AIM OF THE EXERCISE →
Where does the word "requestor" appear in the entries below? Copy each line that holds it.

SUPPLIED DATA →
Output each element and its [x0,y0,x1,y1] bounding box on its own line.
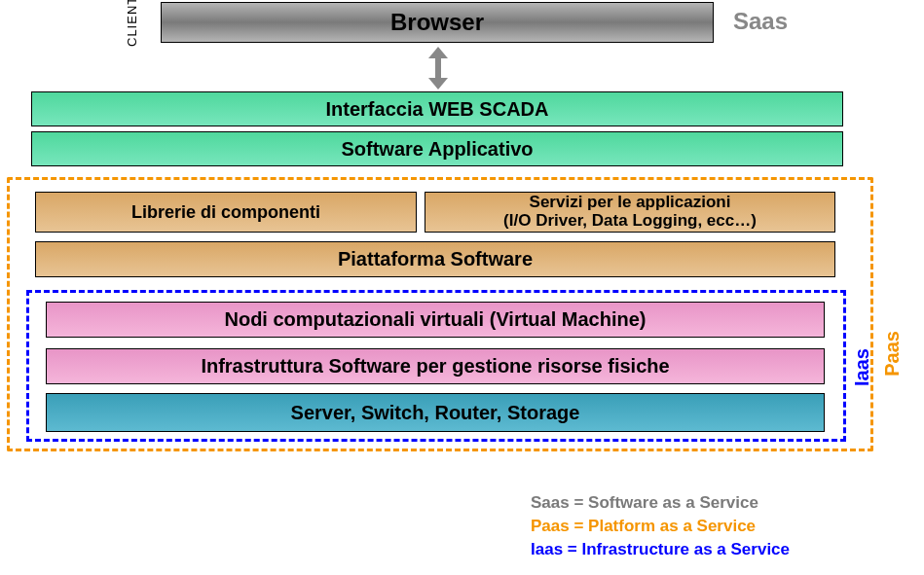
servizi-line2: (I/O Driver, Data Logging, ecc…) [503,212,757,231]
infra-layer: Infrastruttura Software per gestione ris… [46,348,825,384]
browser-layer: Browser [161,2,714,43]
iaas-side-label: Iaas [851,348,873,386]
legend-saas: Saas = Software as a Service [531,491,790,515]
software-app-layer: Software Applicativo [31,131,843,166]
bidirectional-arrow [428,47,448,90]
legend: Saas = Software as a Service Paas = Plat… [531,491,790,560]
saas-side-label: Saas [733,8,788,35]
web-scada-layer: Interfaccia WEB SCADA [31,91,843,126]
legend-iaas: Iaas = Infrastructure as a Service [531,538,790,561]
paas-side-label: Paas [881,331,904,377]
servizi-layer: Servizi per le applicazioni (I/O Driver,… [425,192,835,233]
librerie-layer: Librerie di componenti [35,192,417,233]
nodi-layer: Nodi computazionali virtuali (Virtual Ma… [46,302,825,338]
piattaforma-layer: Piattaforma Software [35,241,835,277]
server-layer: Server, Switch, Router, Storage [46,393,825,432]
servizi-line1: Servizi per le applicazioni [530,194,731,212]
client-label: CLIENT [125,0,139,47]
legend-paas: Paas = Platform as a Service [531,515,790,538]
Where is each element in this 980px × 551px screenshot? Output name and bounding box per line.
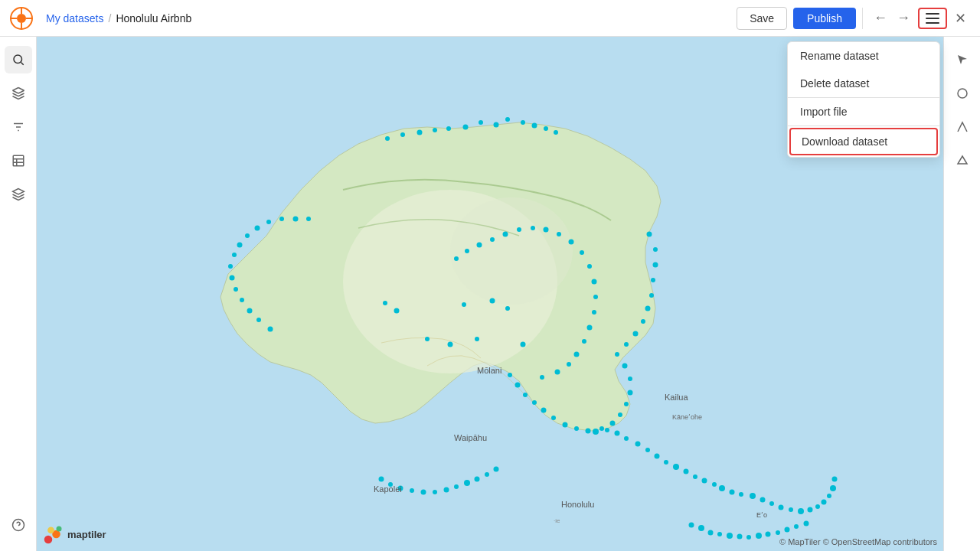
svg-line-11: [12, 88, 18, 91]
breadcrumb-link[interactable]: My datasets: [46, 12, 103, 24]
svg-point-42: [554, 130, 558, 135]
svg-point-108: [794, 524, 799, 529]
svg-line-14: [12, 90, 18, 93]
svg-point-77: [673, 464, 679, 470]
svg-point-71: [615, 431, 620, 436]
menu-delete[interactable]: Delete dataset: [788, 70, 939, 97]
sidebar-item-search[interactable]: [5, 46, 32, 73]
svg-point-116: [228, 264, 233, 269]
svg-point-115: [230, 276, 235, 281]
svg-point-49: [641, 319, 645, 324]
svg-line-13: [18, 90, 24, 93]
svg-point-157: [569, 240, 574, 245]
svg-point-101: [727, 533, 733, 539]
sidebar-item-table[interactable]: [5, 147, 32, 174]
svg-point-32: [479, 120, 483, 125]
tool-line[interactable]: [949, 113, 976, 141]
forward-button[interactable]: →: [892, 5, 915, 31]
svg-point-144: [505, 306, 510, 311]
svg-point-73: [635, 442, 641, 447]
svg-point-111: [256, 318, 261, 322]
close-button[interactable]: ✕: [950, 5, 971, 31]
svg-point-34: [446, 126, 451, 131]
maptiler-label: maptiler: [67, 529, 106, 540]
svg-point-61: [574, 426, 579, 431]
tool-polygon[interactable]: [949, 147, 976, 174]
svg-point-159: [544, 227, 549, 233]
svg-point-37: [400, 132, 405, 137]
svg-point-57: [618, 412, 622, 417]
svg-point-161: [517, 227, 521, 232]
maptiler-logo: maptiler: [43, 523, 106, 545]
menu-button[interactable]: [918, 8, 947, 29]
svg-text:·ie: ·ie: [554, 517, 560, 524]
svg-point-135: [485, 472, 489, 477]
svg-point-156: [580, 250, 584, 255]
svg-point-162: [503, 232, 508, 237]
svg-point-87: [769, 501, 774, 506]
svg-point-104: [756, 533, 762, 539]
svg-point-146: [540, 375, 544, 380]
svg-point-54: [628, 377, 632, 381]
map-attribution: © MapTiler © OpenStreetMap contributors: [779, 537, 937, 546]
svg-point-75: [655, 454, 660, 459]
svg-point-118: [237, 243, 243, 248]
svg-point-164: [477, 243, 482, 248]
app-logo: [9, 6, 34, 31]
svg-point-140: [448, 342, 453, 347]
toolbar-divider: [862, 8, 863, 29]
svg-point-9: [14, 55, 22, 64]
svg-point-99: [708, 530, 714, 536]
svg-point-121: [266, 220, 271, 224]
svg-point-134: [475, 477, 480, 482]
back-button[interactable]: ←: [869, 5, 892, 31]
svg-line-12: [18, 88, 24, 91]
tool-circle[interactable]: [949, 80, 976, 107]
svg-point-80: [702, 478, 707, 484]
svg-point-136: [494, 467, 499, 472]
save-button[interactable]: Save: [737, 7, 787, 30]
svg-point-152: [592, 310, 596, 315]
svg-point-149: [574, 352, 580, 357]
svg-marker-22: [12, 189, 24, 195]
sidebar-item-layers[interactable]: [5, 80, 32, 107]
publish-button[interactable]: Publish: [793, 8, 856, 29]
svg-point-62: [563, 422, 568, 428]
sidebar-item-stack[interactable]: [5, 181, 32, 208]
svg-marker-26: [958, 156, 967, 164]
svg-point-60: [586, 429, 591, 434]
svg-point-94: [827, 494, 831, 498]
svg-point-147: [555, 370, 560, 375]
svg-rect-6: [926, 13, 939, 15]
svg-point-67: [515, 383, 521, 388]
svg-point-107: [785, 527, 790, 533]
svg-point-30: [494, 122, 499, 128]
svg-point-65: [532, 400, 537, 405]
svg-point-129: [421, 490, 426, 495]
sidebar-item-filter[interactable]: [5, 113, 32, 141]
svg-point-69: [593, 429, 599, 435]
svg-point-113: [240, 298, 244, 302]
menu-download[interactable]: Download dataset: [789, 128, 938, 155]
svg-point-163: [490, 237, 495, 242]
svg-point-84: [739, 492, 743, 497]
tool-pointer[interactable]: [949, 46, 976, 73]
svg-point-123: [293, 217, 299, 222]
svg-point-97: [689, 523, 694, 528]
svg-point-165: [465, 249, 469, 253]
svg-point-83: [730, 490, 735, 495]
svg-point-85: [750, 493, 756, 499]
svg-point-66: [523, 393, 528, 397]
menu-import[interactable]: Import file: [788, 98, 939, 126]
svg-point-138: [394, 308, 400, 314]
svg-point-86: [760, 497, 766, 503]
svg-point-155: [587, 264, 592, 269]
sidebar-item-help[interactable]: [5, 511, 32, 539]
svg-text:Mōlani: Mōlani: [477, 366, 501, 375]
svg-point-70: [605, 428, 609, 432]
svg-point-112: [247, 308, 253, 314]
menu-rename[interactable]: Rename dataset: [788, 42, 939, 70]
svg-point-96: [832, 477, 838, 482]
svg-point-142: [475, 337, 479, 341]
svg-point-117: [232, 253, 237, 257]
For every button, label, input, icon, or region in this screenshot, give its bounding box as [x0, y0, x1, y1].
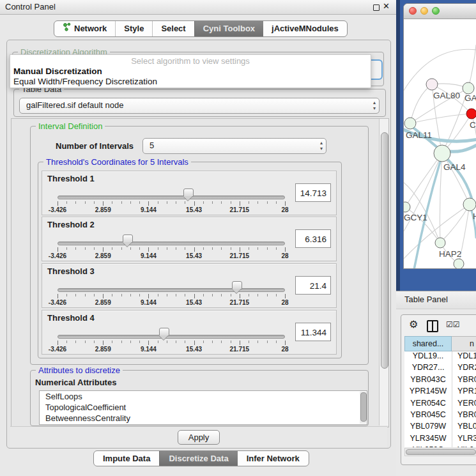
- tab-infer-network[interactable]: Infer Network: [238, 451, 309, 466]
- close-traffic-light-icon[interactable]: [409, 7, 417, 15]
- slider-thumb[interactable]: [159, 328, 169, 336]
- threshold-3-slider[interactable]: -3.4262.8599.14415.4321.71528: [58, 264, 285, 307]
- tick-label: -3.426: [49, 206, 66, 213]
- cell-name[interactable]: YBR0: [452, 410, 476, 422]
- tick-label: 9.144: [141, 252, 157, 259]
- cell-name[interactable]: YER0: [452, 399, 476, 410]
- table-row[interactable]: YBL079WYBL0: [404, 422, 476, 433]
- cell-shared-name[interactable]: YIL052C: [404, 445, 452, 447]
- apply-button[interactable]: Apply: [178, 430, 220, 445]
- cell-shared-name[interactable]: YDR27...: [404, 363, 452, 374]
- cell-shared-name[interactable]: YDL19...: [404, 351, 452, 363]
- cell-name[interactable]: YIL0: [452, 445, 474, 447]
- cell-name[interactable]: YBR0: [452, 375, 476, 387]
- slider-tick: [85, 294, 86, 296]
- slider-tick: [58, 341, 58, 345]
- network-node[interactable]: [435, 238, 445, 248]
- network-node[interactable]: [463, 198, 476, 211]
- tab-select[interactable]: Select: [152, 21, 194, 36]
- slider-thumb[interactable]: [183, 188, 194, 197]
- vertical-scrollbar[interactable]: [379, 119, 388, 426]
- network-node[interactable]: [466, 109, 476, 119]
- slider-tick: [285, 201, 286, 206]
- cell-shared-name[interactable]: YBR043C: [404, 375, 452, 387]
- list-item[interactable]: SelfLoops: [45, 392, 82, 401]
- cell-name[interactable]: YBL0: [452, 422, 476, 433]
- table-data-combobox[interactable]: galFiltered.sif default node ▴▾: [19, 98, 380, 114]
- tab-cyni-toolbox[interactable]: Cyni Toolbox: [194, 21, 263, 36]
- cell-shared-name[interactable]: YER054C: [404, 399, 452, 410]
- threshold-value-field[interactable]: 11.344: [295, 323, 331, 341]
- slider-track[interactable]: [58, 335, 285, 339]
- network-node[interactable]: [454, 259, 464, 268]
- horizontal-scrollbar[interactable]: [404, 448, 476, 456]
- table-row[interactable]: YBR045CYBR0: [404, 410, 476, 422]
- minimize-traffic-light-icon[interactable]: [420, 7, 428, 15]
- split-columns-icon[interactable]: [427, 320, 438, 332]
- network-view-window[interactable]: GAL80GACGAL11GAL4GCY1HHAP2: [403, 3, 476, 269]
- network-canvas[interactable]: GAL80GACGAL11GAL4GCY1HHAP2: [404, 19, 476, 268]
- table-row[interactable]: YDR27...YDR2: [404, 363, 476, 374]
- float-window-icon[interactable]: [373, 4, 380, 11]
- tab-style[interactable]: Style: [115, 21, 152, 36]
- table-row[interactable]: YER054CYER0: [404, 399, 476, 410]
- cell-shared-name[interactable]: YBL079W: [404, 422, 452, 433]
- table-row[interactable]: YLR345WYLR3: [404, 434, 476, 445]
- settings-gear-icon[interactable]: ⚙: [409, 318, 418, 330]
- threshold-1-slider[interactable]: -3.4262.8599.14415.4321.71528: [58, 171, 285, 215]
- number-of-intervals-combobox[interactable]: 5 ▴▾: [142, 138, 326, 154]
- threshold-value-field[interactable]: 21.4: [295, 276, 331, 295]
- tab-impute-data[interactable]: Impute Data: [94, 451, 159, 466]
- window-titlebar[interactable]: [404, 4, 476, 19]
- cell-name[interactable]: YPR1: [452, 387, 476, 398]
- network-node[interactable]: [463, 82, 474, 94]
- slider-thumb[interactable]: [232, 281, 242, 289]
- cell-shared-name[interactable]: YLR345W: [404, 434, 452, 445]
- threshold-4-slider[interactable]: -3.4262.8599.14415.4321.71528: [58, 311, 285, 354]
- table-row[interactable]: YIL052CYIL0: [404, 445, 476, 447]
- close-icon[interactable]: ✕: [383, 1, 390, 11]
- slider-track[interactable]: [58, 242, 285, 245]
- list-item[interactable]: TopologicalCoefficient: [45, 403, 126, 412]
- cell-name[interactable]: YDR2: [452, 363, 476, 374]
- cell-shared-name[interactable]: YPR145W: [404, 387, 452, 398]
- tab-discretize-data[interactable]: Discretize Data: [159, 451, 237, 466]
- threshold-2-slider[interactable]: -3.4262.8599.14415.4321.71528: [58, 217, 285, 261]
- network-node[interactable]: [404, 118, 416, 129]
- combobox-value: 5: [150, 141, 154, 150]
- slider-tick: [176, 294, 176, 296]
- scrollbar-thumb[interactable]: [406, 449, 476, 455]
- zoom-traffic-light-icon[interactable]: [432, 7, 440, 15]
- dropdown-option-equal-width-frequency[interactable]: Equal Width/Frequency Discretization: [13, 77, 157, 86]
- network-node[interactable]: [434, 145, 450, 162]
- node-label: GAL11: [406, 130, 432, 140]
- table-row[interactable]: YPR145WYPR1: [404, 387, 476, 398]
- slider-thumb[interactable]: [123, 234, 133, 243]
- scrollbar-thumb[interactable]: [381, 132, 388, 369]
- cell-name[interactable]: YDL1: [452, 351, 476, 363]
- list-scrollbar[interactable]: [360, 392, 366, 424]
- cell-name[interactable]: YLR3: [452, 434, 476, 445]
- table-row[interactable]: YBR043CYBR0: [404, 375, 476, 387]
- dropdown-option-manual-discretization[interactable]: Manual Discretization: [13, 66, 102, 76]
- slider-track[interactable]: [58, 288, 285, 292]
- list-item[interactable]: BetweennessCentrality: [45, 413, 130, 423]
- slider-tick: [185, 247, 185, 250]
- select-columns-checkboxes-icon[interactable]: ☑☑: [446, 320, 460, 329]
- threshold-value-field[interactable]: 6.316: [295, 229, 331, 248]
- network-node[interactable]: [426, 79, 438, 90]
- slider-tick: [130, 247, 131, 250]
- network-node[interactable]: [404, 202, 410, 212]
- cell-shared-name[interactable]: YBR045C: [404, 410, 452, 422]
- tab-network[interactable]: Network: [54, 21, 115, 36]
- threshold-value-field[interactable]: 14.713: [295, 183, 331, 202]
- scrollbar-thumb[interactable]: [360, 392, 367, 422]
- slider-track[interactable]: [58, 196, 285, 199]
- column-header-shared-name[interactable]: shared...: [404, 336, 452, 351]
- table-row[interactable]: YDL19...YDL1: [404, 351, 476, 363]
- numerical-attributes-list[interactable]: SelfLoops TopologicalCoefficient Between…: [39, 390, 367, 425]
- column-header-name[interactable]: n: [452, 336, 476, 351]
- slider-tick: [139, 294, 140, 296]
- tab-jactivemnodules[interactable]: jActiveMNodules: [263, 21, 347, 36]
- table-body[interactable]: YDL19...YDL1YDR27...YDR2YBR043CYBR0YPR14…: [404, 351, 476, 447]
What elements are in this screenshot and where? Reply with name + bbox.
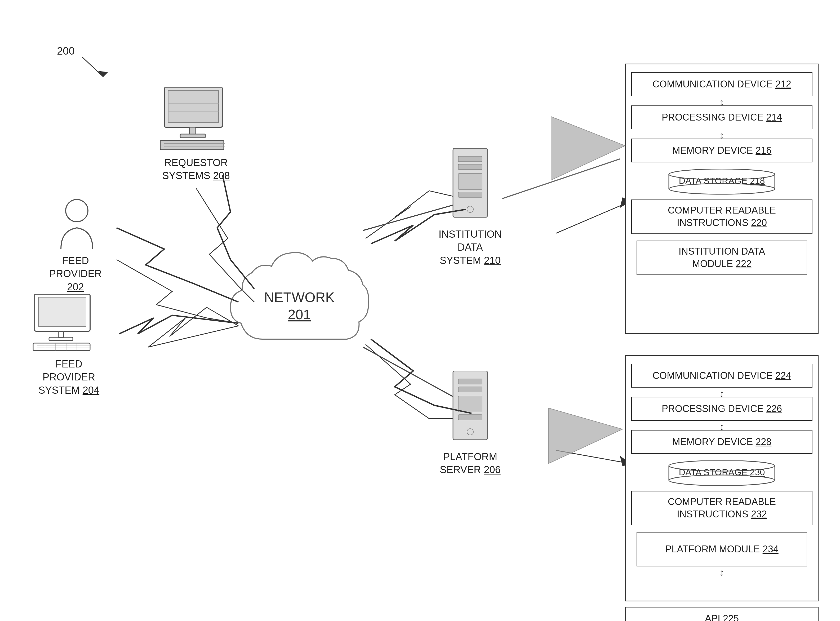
svg-line-5 [556,450,630,463]
svg-rect-39 [168,91,218,123]
mem-device-1-box: MEMORY DEVICE 216 [631,139,813,162]
comp-read-2-box: COMPUTER READABLEINSTRUCTIONS 232 [631,491,813,526]
comp-read-1-box: COMPUTER READABLEINSTRUCTIONS 220 [631,200,813,234]
platform-server-label: PLATFORM SERVER 206 [429,450,511,477]
svg-rect-57 [458,387,482,392]
svg-text:NETWORK: NETWORK [264,289,334,305]
network-cloud: NETWORK 201 [225,238,374,367]
svg-rect-58 [458,396,482,412]
svg-rect-52 [458,174,482,189]
svg-rect-31 [33,343,90,350]
svg-rect-50 [458,156,482,162]
institution-data-system-icon [445,148,498,224]
svg-rect-56 [458,379,482,384]
proc-device-2-box: PROCESSING DEVICE 226 [631,397,813,421]
svg-marker-68 [551,117,625,180]
svg-line-0 [82,57,103,77]
comm-device-1-box: COMMUNICATION DEVICE 212 [631,72,813,96]
platform-mod-box: PLATFORM MODULE 234 [637,532,807,566]
feed-provider-label: FEED PROVIDER 202 [38,254,113,294]
comm-device-2-box: COMMUNICATION DEVICE 224 [631,364,813,388]
svg-rect-44 [160,141,224,150]
svg-rect-43 [180,134,205,138]
diagram-container: 200 FEED PROVIDER 202 [0,0,840,621]
platform-outer-box: COMMUNICATION DEVICE 224 ↕ PROCESSING DE… [625,355,819,601]
svg-marker-1 [98,71,108,77]
svg-rect-53 [458,192,482,197]
svg-rect-42 [189,127,195,135]
svg-text:201: 201 [288,307,311,322]
api-box: API 225 [625,607,819,621]
requestor-systems-icon [159,88,233,152]
data-storage-2: DATA STORAGE 230 [631,459,813,488]
svg-rect-28 [38,297,86,326]
arrow-down-5: ↕ [719,567,724,578]
svg-point-26 [66,200,88,222]
institution-outer-box: COMMUNICATION DEVICE 212 ↕ PROCESSING DE… [625,64,819,334]
institution-data-system-label: INSTITUTION DATA SYSTEM 210 [429,228,511,267]
requestor-systems-label: REQUESTOR SYSTEMS 208 [159,156,233,183]
svg-text:DATA STORAGE 218: DATA STORAGE 218 [679,176,765,186]
svg-marker-69 [548,408,622,463]
svg-rect-51 [458,164,482,170]
inst-data-mod-box: INSTITUTION DATAMODULE 222 [637,241,807,275]
svg-line-3 [556,201,630,233]
svg-line-2 [148,326,238,347]
svg-rect-59 [458,415,482,420]
proc-device-1-box: PROCESSING DEVICE 214 [631,106,813,129]
mem-device-2-box: MEMORY DEVICE 228 [631,430,813,454]
svg-line-67 [502,159,620,199]
platform-server-icon [445,371,498,446]
svg-text:DATA STORAGE 230: DATA STORAGE 230 [679,467,765,477]
feed-provider-icon [53,196,101,250]
feed-provider-system-label: FEED PROVIDER SYSTEM 204 [28,357,110,397]
data-storage-1: DATA STORAGE 218 [631,168,813,197]
svg-rect-29 [58,331,64,338]
feed-provider-system-icon [32,294,101,353]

SOLUTION TO THIS TASK →
requestor-systems-icon [159,88,233,152]
requestor-systems-label: REQUESTOR SYSTEMS 208 [159,156,233,183]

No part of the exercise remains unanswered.